Assignment:
Everything from the line with "Умные-Смарт" to the end of the data is to be retyped exactly, and nothing else.

##### Records for processing #####

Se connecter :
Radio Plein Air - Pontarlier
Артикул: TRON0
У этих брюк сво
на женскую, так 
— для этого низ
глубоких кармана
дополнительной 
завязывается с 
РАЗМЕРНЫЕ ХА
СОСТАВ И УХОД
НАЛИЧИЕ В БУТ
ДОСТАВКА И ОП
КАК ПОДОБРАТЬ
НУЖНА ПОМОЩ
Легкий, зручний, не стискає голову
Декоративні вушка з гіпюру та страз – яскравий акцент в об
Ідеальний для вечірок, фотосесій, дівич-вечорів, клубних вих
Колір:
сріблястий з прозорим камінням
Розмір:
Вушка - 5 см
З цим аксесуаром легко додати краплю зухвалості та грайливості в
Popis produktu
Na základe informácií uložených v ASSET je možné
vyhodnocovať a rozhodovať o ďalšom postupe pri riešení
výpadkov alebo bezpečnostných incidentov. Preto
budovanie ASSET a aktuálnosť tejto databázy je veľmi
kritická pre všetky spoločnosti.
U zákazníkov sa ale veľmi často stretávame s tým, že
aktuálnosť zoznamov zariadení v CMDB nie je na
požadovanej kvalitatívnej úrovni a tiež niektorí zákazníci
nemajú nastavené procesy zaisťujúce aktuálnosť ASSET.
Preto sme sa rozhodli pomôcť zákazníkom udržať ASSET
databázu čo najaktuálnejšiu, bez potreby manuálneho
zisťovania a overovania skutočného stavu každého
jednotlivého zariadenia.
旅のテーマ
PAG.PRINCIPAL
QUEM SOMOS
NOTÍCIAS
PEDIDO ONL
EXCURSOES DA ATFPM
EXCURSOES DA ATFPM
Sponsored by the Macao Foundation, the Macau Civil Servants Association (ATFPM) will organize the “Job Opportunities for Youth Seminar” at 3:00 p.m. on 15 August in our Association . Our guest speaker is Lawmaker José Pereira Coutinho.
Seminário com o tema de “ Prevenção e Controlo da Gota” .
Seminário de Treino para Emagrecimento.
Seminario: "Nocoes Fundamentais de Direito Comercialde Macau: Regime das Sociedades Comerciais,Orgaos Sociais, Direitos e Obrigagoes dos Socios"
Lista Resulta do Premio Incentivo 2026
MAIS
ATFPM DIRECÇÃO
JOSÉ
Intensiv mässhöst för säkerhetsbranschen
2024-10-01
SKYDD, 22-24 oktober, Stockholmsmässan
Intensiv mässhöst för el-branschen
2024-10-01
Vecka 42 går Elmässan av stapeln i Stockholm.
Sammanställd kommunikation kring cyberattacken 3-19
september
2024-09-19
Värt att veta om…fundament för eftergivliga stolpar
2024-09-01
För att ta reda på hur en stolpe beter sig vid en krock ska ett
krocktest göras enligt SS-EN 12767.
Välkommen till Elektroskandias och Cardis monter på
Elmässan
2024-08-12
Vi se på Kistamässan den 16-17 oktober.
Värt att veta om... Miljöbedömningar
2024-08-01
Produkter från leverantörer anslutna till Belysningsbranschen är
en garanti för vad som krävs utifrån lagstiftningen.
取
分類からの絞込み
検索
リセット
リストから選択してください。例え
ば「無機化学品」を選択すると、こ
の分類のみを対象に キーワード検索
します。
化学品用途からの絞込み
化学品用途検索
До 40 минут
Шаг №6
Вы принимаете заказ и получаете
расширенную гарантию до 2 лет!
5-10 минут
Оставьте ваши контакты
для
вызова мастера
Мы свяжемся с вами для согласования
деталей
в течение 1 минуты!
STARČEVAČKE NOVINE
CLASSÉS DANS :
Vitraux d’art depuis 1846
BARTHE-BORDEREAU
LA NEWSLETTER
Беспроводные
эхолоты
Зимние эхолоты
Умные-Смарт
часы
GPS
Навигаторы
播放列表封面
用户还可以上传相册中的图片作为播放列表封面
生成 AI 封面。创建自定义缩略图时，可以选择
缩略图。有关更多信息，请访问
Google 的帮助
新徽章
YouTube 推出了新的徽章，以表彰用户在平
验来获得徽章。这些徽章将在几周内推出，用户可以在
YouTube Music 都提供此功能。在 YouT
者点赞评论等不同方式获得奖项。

#####

Result of this exercise:
Умные-Смарт
часы
GPS
Навигаторы
播放列表封面
用户还可以上传相册中的图片作为播放列表封面
生成 AI 封面。创建自定义缩略图时，可以选择
缩略图。有关更多信息，请访问
Google 的帮助
新徽章
YouTube 推出了新的徽章，以表彰用户在平
验来获得徽章。这些徽章将在几周内推出，用户可以在
YouTube Music 都提供此功能。在 YouT
者点赞评论等不同方式获得奖项。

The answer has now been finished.